══ Task material

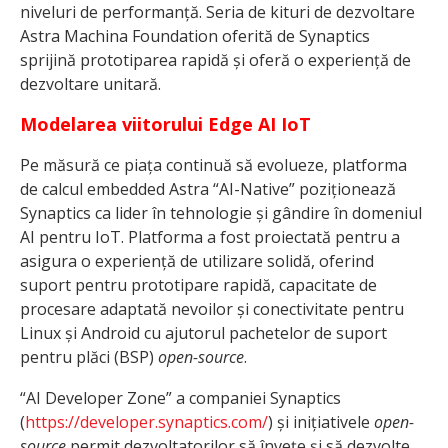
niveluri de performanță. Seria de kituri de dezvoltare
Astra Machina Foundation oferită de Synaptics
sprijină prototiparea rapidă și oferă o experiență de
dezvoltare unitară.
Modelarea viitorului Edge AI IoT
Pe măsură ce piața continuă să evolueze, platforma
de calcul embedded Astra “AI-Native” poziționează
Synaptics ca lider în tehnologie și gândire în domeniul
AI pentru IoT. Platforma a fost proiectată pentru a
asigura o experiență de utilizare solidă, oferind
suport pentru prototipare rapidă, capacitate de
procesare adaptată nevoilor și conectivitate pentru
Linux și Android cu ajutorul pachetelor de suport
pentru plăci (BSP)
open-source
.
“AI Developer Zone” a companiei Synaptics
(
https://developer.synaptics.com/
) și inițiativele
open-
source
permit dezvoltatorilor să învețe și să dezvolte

════
══ Task material

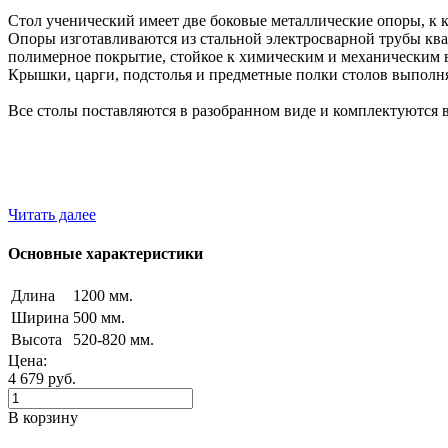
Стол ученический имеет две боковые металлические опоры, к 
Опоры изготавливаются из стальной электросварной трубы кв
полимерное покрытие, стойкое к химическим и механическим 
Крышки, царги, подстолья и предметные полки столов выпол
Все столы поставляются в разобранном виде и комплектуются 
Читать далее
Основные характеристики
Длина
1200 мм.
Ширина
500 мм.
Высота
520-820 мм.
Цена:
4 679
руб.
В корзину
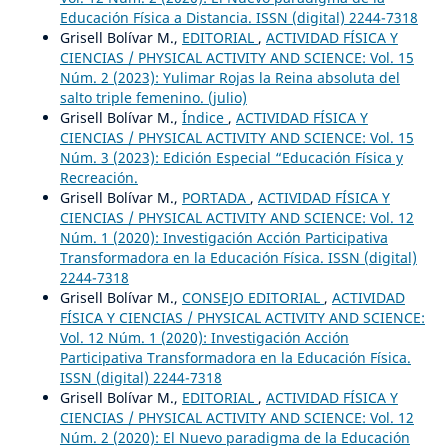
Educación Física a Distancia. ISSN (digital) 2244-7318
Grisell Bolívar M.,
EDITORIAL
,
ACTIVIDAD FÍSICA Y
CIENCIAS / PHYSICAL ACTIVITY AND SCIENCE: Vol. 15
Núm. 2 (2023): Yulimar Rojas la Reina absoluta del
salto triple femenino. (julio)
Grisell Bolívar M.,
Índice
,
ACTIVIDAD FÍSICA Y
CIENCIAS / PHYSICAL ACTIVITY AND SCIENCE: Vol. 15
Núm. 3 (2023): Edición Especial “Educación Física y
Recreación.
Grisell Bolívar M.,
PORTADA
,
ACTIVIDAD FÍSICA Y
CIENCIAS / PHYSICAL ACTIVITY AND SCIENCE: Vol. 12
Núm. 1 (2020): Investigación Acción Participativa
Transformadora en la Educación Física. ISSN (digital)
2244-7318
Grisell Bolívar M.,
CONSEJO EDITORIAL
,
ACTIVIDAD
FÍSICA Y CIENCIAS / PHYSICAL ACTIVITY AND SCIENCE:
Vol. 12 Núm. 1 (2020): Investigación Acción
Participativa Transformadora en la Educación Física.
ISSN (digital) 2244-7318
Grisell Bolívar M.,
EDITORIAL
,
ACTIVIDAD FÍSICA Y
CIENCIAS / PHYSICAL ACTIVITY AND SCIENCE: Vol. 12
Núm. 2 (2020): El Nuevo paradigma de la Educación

════
══ Task material

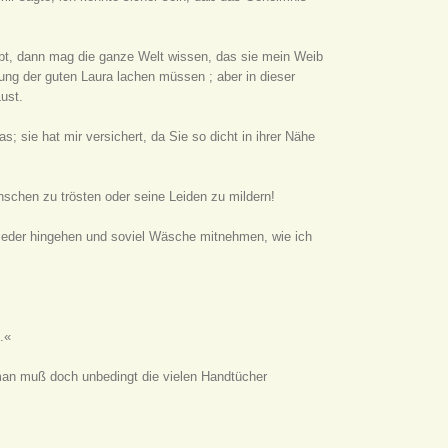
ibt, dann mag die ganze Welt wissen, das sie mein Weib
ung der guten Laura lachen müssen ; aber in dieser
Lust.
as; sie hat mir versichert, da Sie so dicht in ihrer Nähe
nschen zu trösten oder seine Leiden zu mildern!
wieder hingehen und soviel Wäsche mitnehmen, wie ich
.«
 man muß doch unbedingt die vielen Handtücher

════

- **Problem description**
Give back, word for word, only the lines above from the line holding "niveluri de performanță." to the line holding "Pe măsură ce", both included.

- **Task answer**
niveluri de performanță. Seria de kituri de dezvoltare
Astra Machina Foundation oferită de Synaptics
sprijină prototiparea rapidă și oferă o experiență de
dezvoltare unitară.
Modelarea viitorului Edge AI IoT
Pe măsură ce piața continuă să evolueze, platforma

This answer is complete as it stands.